演出:無垢舞蹈劇場 
時間:2017/03/11 19:30
地點:台北國家戲劇院

文 汪俊彥(2017年度駐站評論人)

無垢舞蹈劇場在2009年推出《觀》,作為「天、地、人」三部曲:《醮》、《花神祭》後之終章,七年後以《潮》作為「回眸」與「再開始」。【1】這兩個看似有些矛盾的概念,一者觀照歷史,另一者則放眼未來,如何可以同時在三部曲之後章《潮》得到平衡?如果要說《潮》是無垢的全新之作,恐怕許多看過的觀眾不甚同意;除了首段由吳明璟化身白鳥,驚人而又殘酷地長達半小時就脊椎驅動全身之力的無底線旋盪。在〈溯〉外,接下來似曾相似的段落,如〈遙想〉、〈引路〉、〈芒花〉等貫串全場,藝術總監林麗珍為何重譜一場近乎重複「天、地、人」三部曲的《潮》?
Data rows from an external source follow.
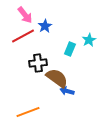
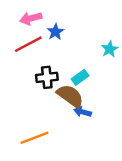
pink arrow: (25, 15) -> (31, 18), turned 114
cyan rectangle: (70, 49) -> (80, 77), moved, turned 32

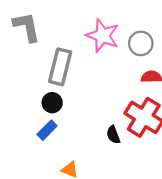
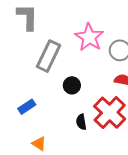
black circle: (52, 103) -> (72, 85), moved

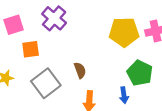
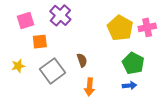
yellow pentagon: (124, 32) -> (120, 28), turned 30
blue arrow: (124, 95) -> (129, 86), moved, turned -88

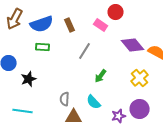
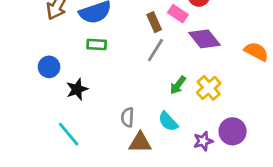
brown rectangle: (70, 25) -> (154, 22), moved
purple diamond: (133, 45) -> (205, 39), moved
yellow cross: (140, 78) -> (209, 88), moved
cyan line: (23, 111) -> (69, 134), turned 42

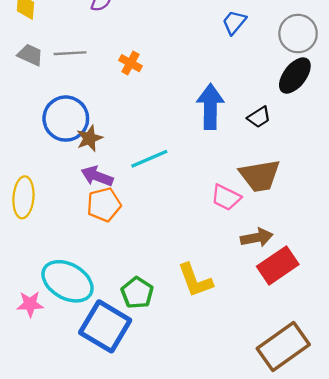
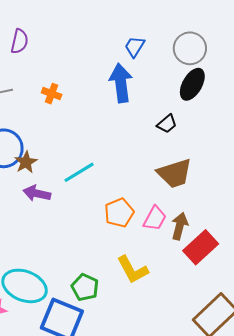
blue arrow: (210, 107) -> (121, 83), moved
pink trapezoid: (226, 197) -> (155, 218), moved, turned -80
orange pentagon: (104, 205) -> (119, 213), moved
brown arrow: (257, 238) -> (180, 226), turned -56

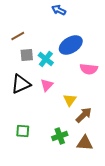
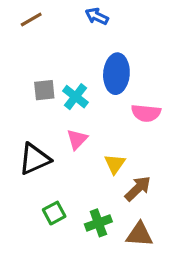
brown line: (18, 36) -> (31, 20), moved
blue ellipse: (71, 45) -> (116, 74), turned -55
black triangle: (21, 84) -> (34, 159), moved
green square: (23, 131) -> (54, 213), moved, turned -32

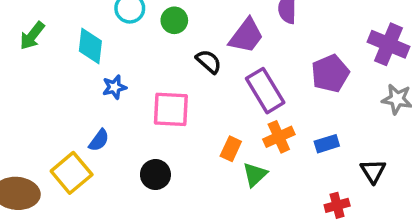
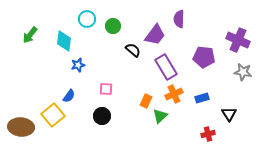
purple pentagon: (330, 73) -> (204, 57), turned 30
pink square: (171, 109) -> (106, 89), moved, size x0.6

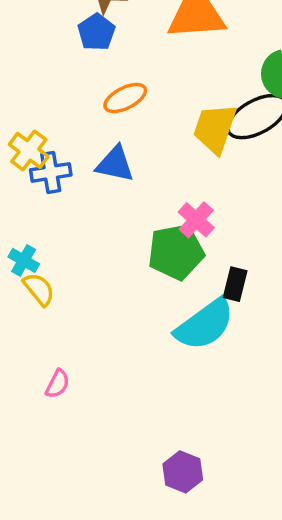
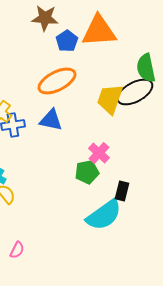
blue pentagon: (96, 32) -> (67, 41), moved
orange ellipse: (125, 98) -> (57, 81), size x1.5
green pentagon: (176, 252) -> (87, 172), size x0.7

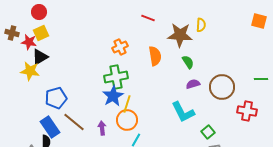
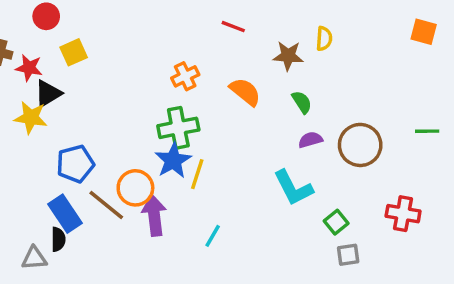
yellow square: (41, 33) -> (74, 52), moved
brown star: (180, 35) -> (288, 56), size x0.7
orange semicircle: (155, 56) -> (245, 92), turned -42
red cross: (247, 111) -> (403, 214), moved
orange circle: (127, 120) -> (135, 188), moved
purple arrow: (102, 128) -> (154, 215), size x1.6

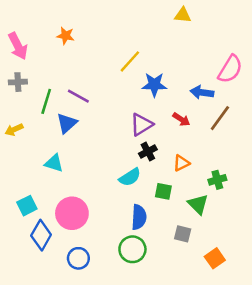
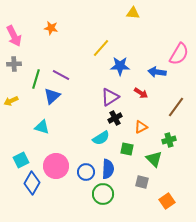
yellow triangle: (183, 15) -> (133, 13), moved
brown line: (220, 118) -> (176, 107), moved
blue circle: (78, 258) -> (86, 172), moved

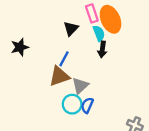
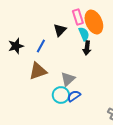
blue line: (64, 59) -> (41, 46), moved
brown triangle: (59, 76) -> (38, 71), moved
blue semicircle: (87, 105) -> (74, 96), turned 32

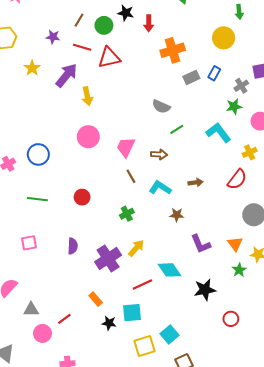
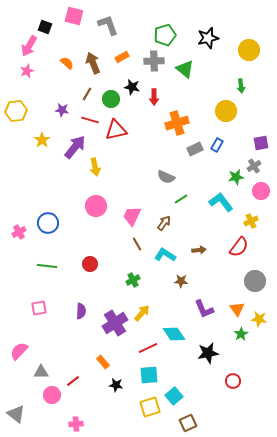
gray cross: (241, 86) -> (254, 166), moved
brown arrow: (159, 154) -> (164, 223), turned -56
cyan square: (132, 313) -> (149, 375), moved

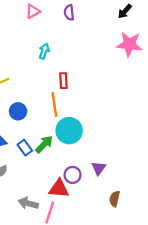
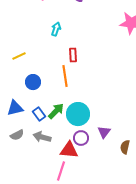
cyan circle: (69, 131) -> (78, 114), moved
brown semicircle: (115, 199) -> (125, 147), moved
gray arrow: (28, 203) -> (42, 137), moved

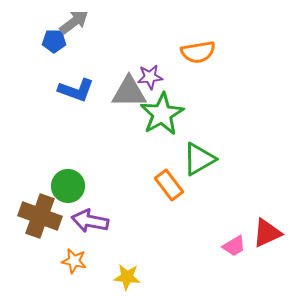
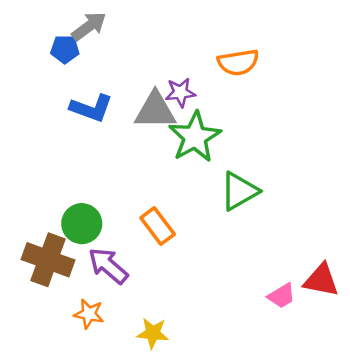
orange rectangle: (169, 185) -> (158, 226), moved
purple arrow: (90, 221) -> (108, 266), turned 30
red triangle: (267, 233) -> (321, 280), turned 36

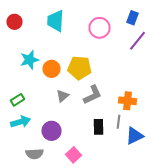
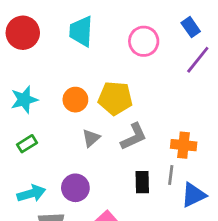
blue rectangle: (132, 18) -> (191, 27), turned -56
red circle: (14, 22) -> (23, 33), size x1.5
cyan star: (30, 60) -> (24, 100), moved
cyan arrow: (20, 122) -> (31, 193), moved

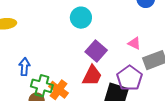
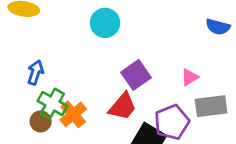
cyan circle: (81, 18) -> (105, 23), moved
pink triangle: (134, 43) -> (190, 77), turned 48

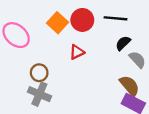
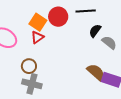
red triangle: (77, 52) -> (37, 37), moved
brown semicircle: (129, 86) -> (96, 72), moved

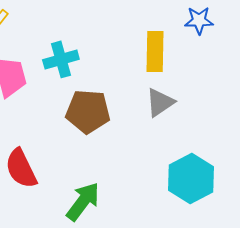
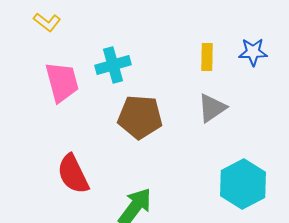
blue star: (199, 20) -> (253, 52), moved
yellow rectangle: (155, 51) -> (207, 57), size x0.7

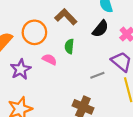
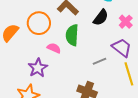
green semicircle: (69, 46) -> (72, 35), size x1.5
purple star: (21, 69) -> (38, 68), moved

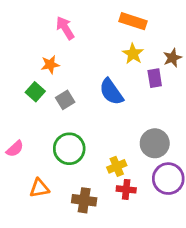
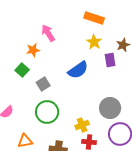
pink arrow: (65, 28) -> (48, 33), moved
blue semicircle: (111, 92) -> (78, 70), turned -90
gray square: (65, 100) -> (43, 84), moved

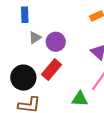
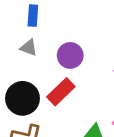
gray triangle: (35, 38) -> (29, 48), moved, turned 48

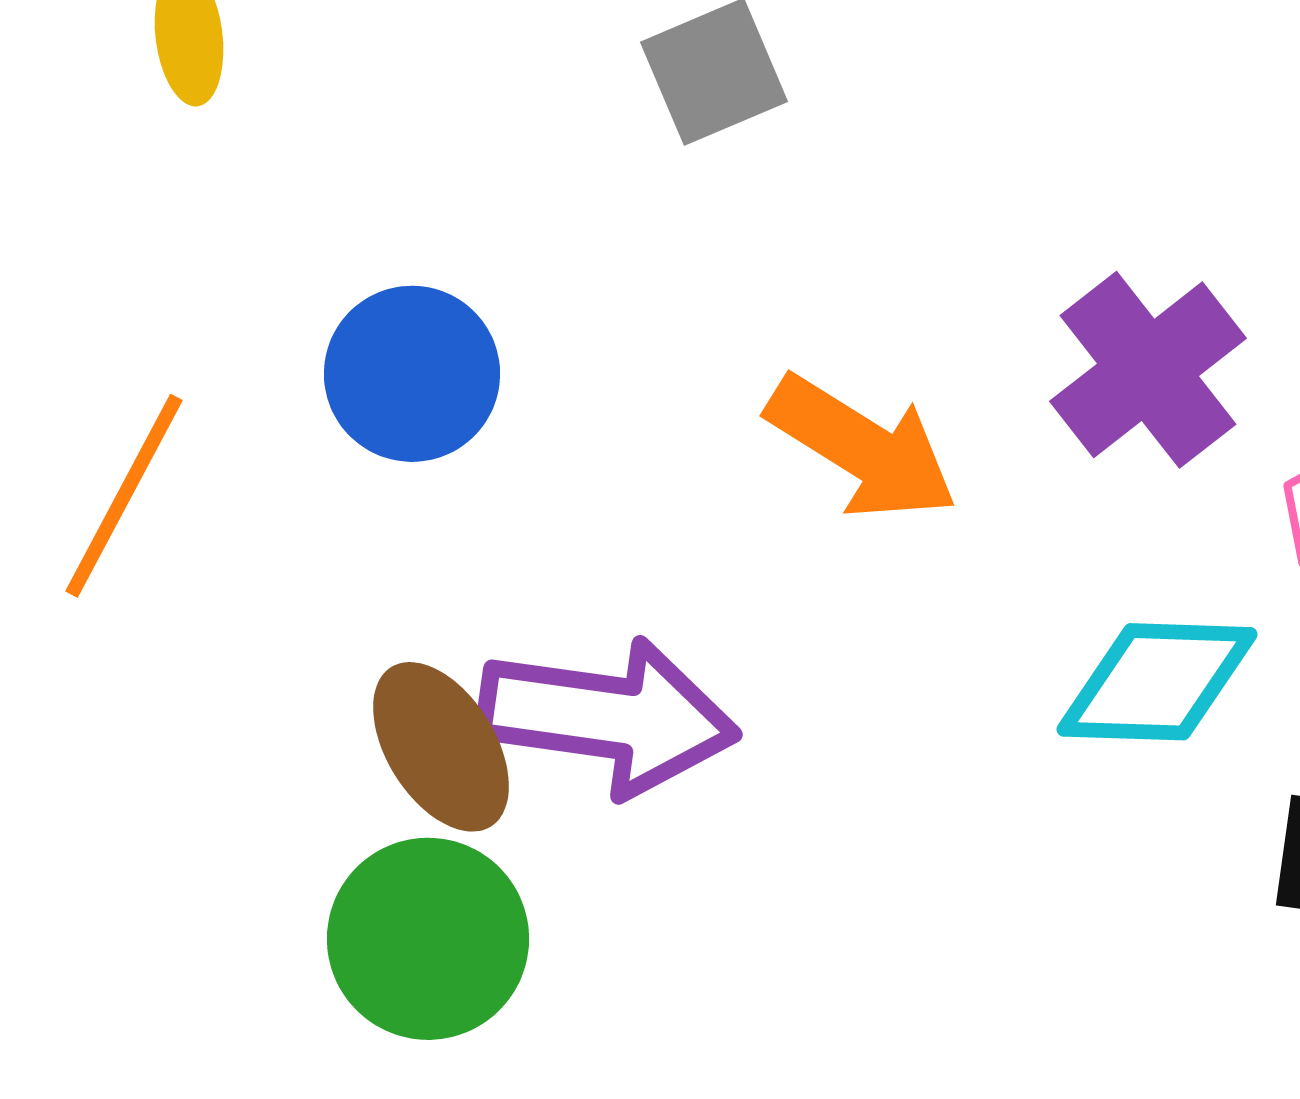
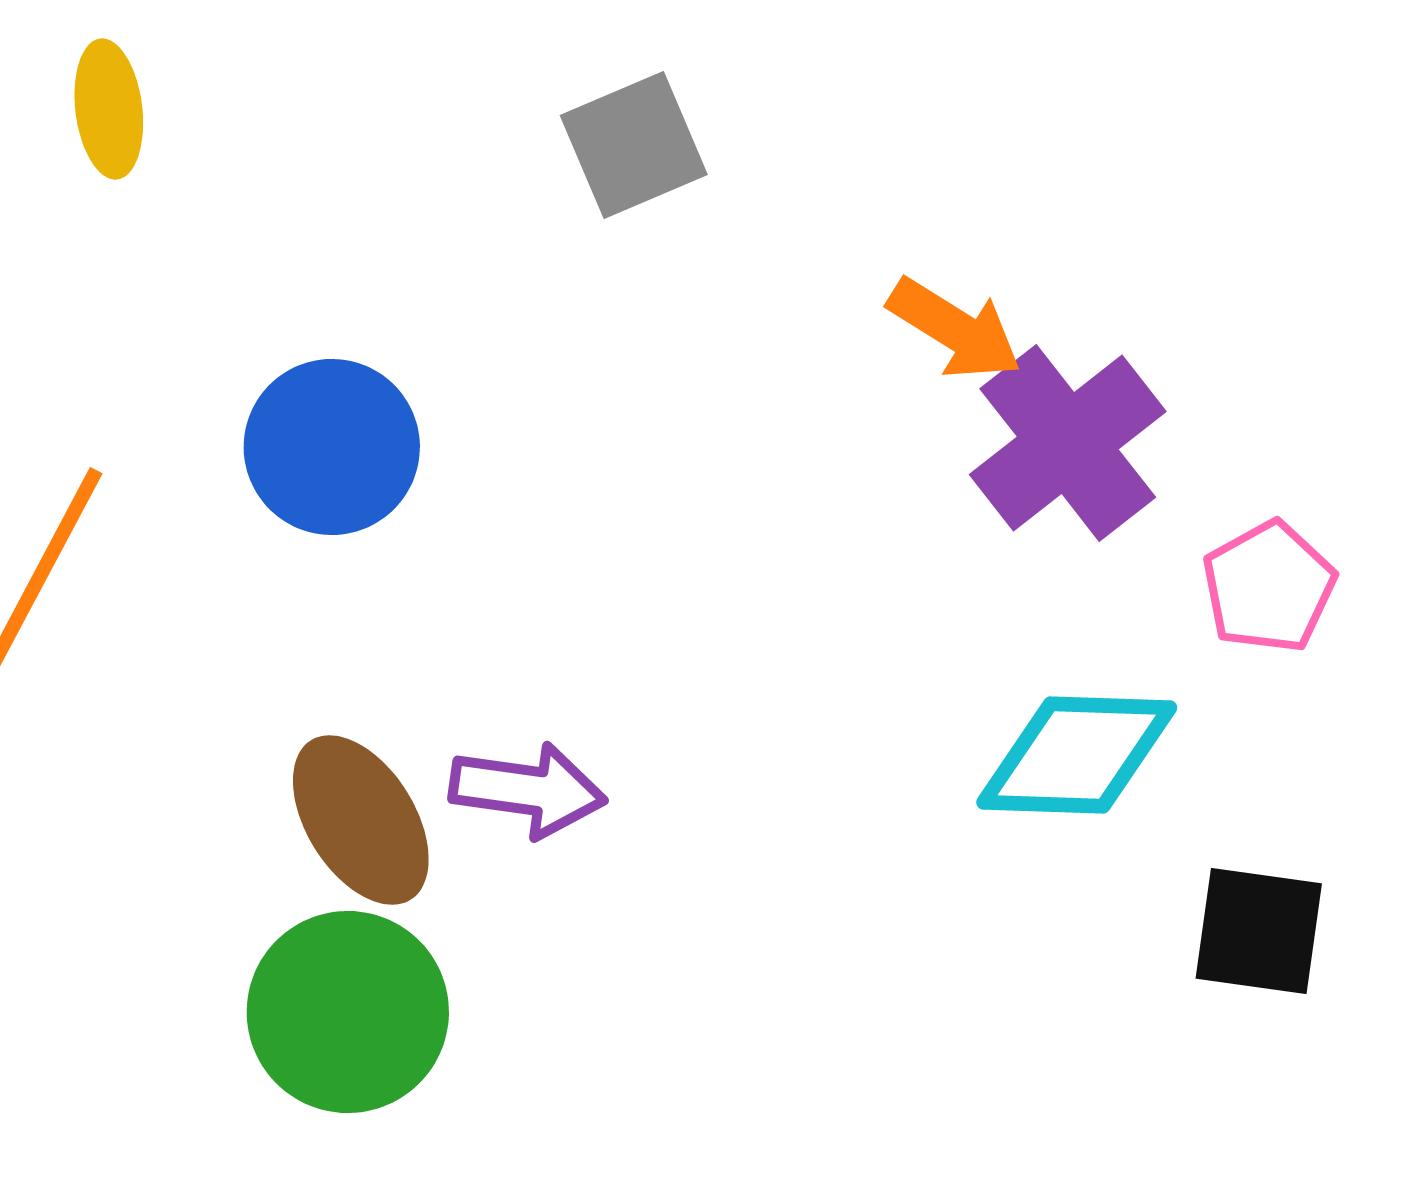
orange arrow: (862, 448) -> (955, 329), moved, size x0.7
purple arrow: (608, 717) -> (528, 790), size x0.6

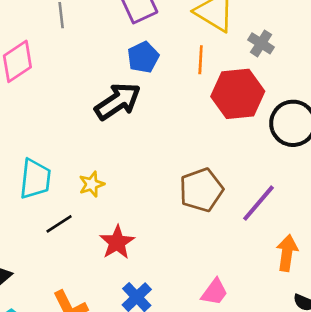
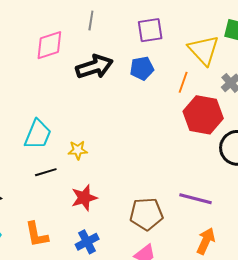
black arrow: (118, 101) -> (94, 67), moved
brown pentagon: (201, 190) -> (146, 214), moved
purple line: (259, 203) -> (195, 199), turned 48

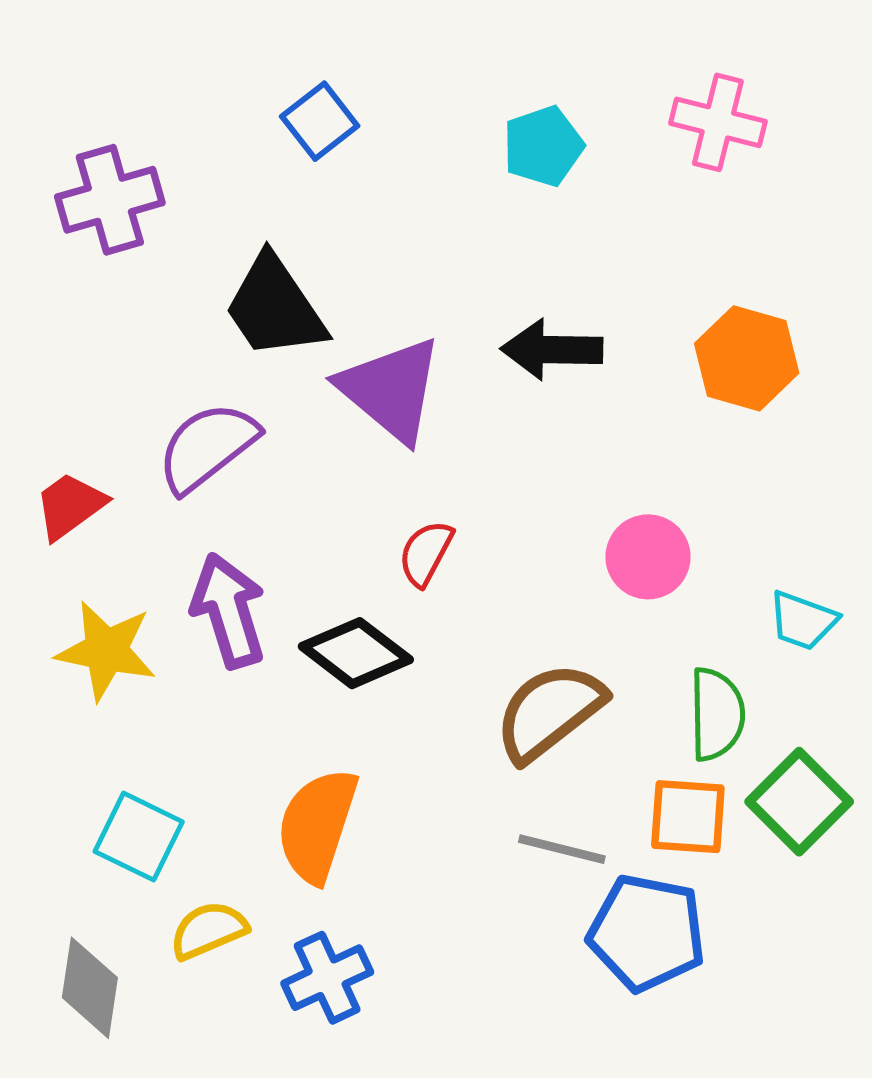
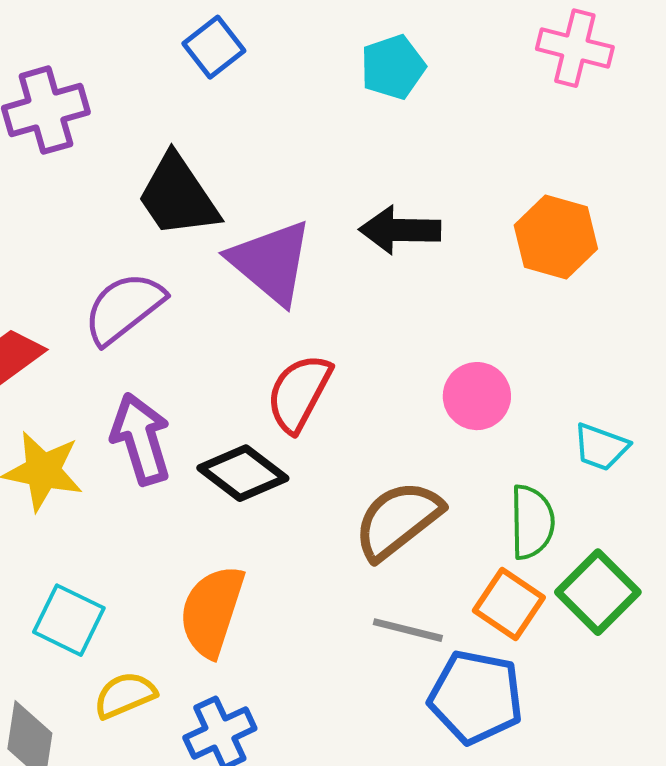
pink cross: (718, 122) -> (575, 48), moved
red semicircle: (426, 553) -> (299, 393), size x1.5
orange square: (688, 817) -> (509, 604), turned 30

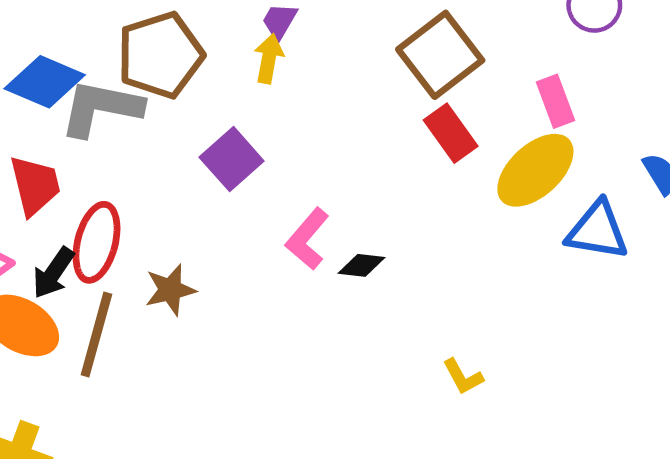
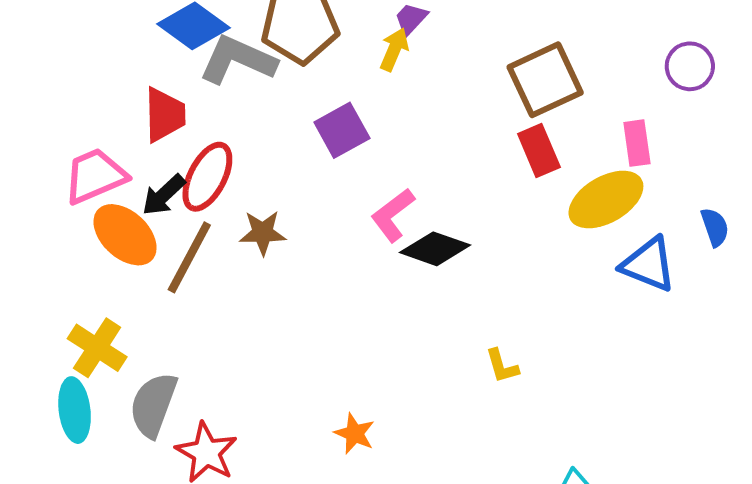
black diamond: (361, 265) -> (435, 249), size x1.6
討論無垢舞蹈劇場時,往往就儀式劇場作為核心:從儀式化、絕對嚴謹與結構化的場面調度,到舞者全身上白妝、編髮,一致性極強的身體動作,縹緲悠遠又類咒語式的祖靈吟唱,再到支支舞碼無例外地以心經作結,的確很難讓人不以高度信仰/念以支持表演的角度觀察。由於無垢與儀式的關係,其不若他團持續推陳出新地製作,創團廿年以來僅有四部作品的重複上演,也就自然地被接受。但我認為無垢十年磨一劍,恐怕不僅僅只是某種去世俗化神性的展演,同時也是回應當代世界表演藝術工業化、商品化的態度。

儘管花了將近十五年才成就了「天、地、人」三部曲,已足以視為對當代以進步(progress)作為歷史認識的拒絕;試想當代的十五年,資本世界運轉速度與製程之快,可以產出多少的作品。但「天、地、人」三部曲畢竟在主題上各自生長出各自的質地。直到今年的《潮》,舞碼中大結構的刻意重覆,才真正正面回應了當代觀眾對於消費性的生產(不)自覺地要求新的演出、新的舞碼、不一樣製作的制約性。如果「天、地、人」三部曲以「定、靜、鬆、沉、緩、勁」身體訓練,發展出無垢的美學經典,這種經典的形成再透過不斷重複搬演,而又加強經典的位置;《潮》則像是作為一面鏡子重新反照天、地、人,以刻意「以新復舊」、「自己看到/重複自己」,來對「經典的生產過程」提出另一層帶有強烈自省意識的發問。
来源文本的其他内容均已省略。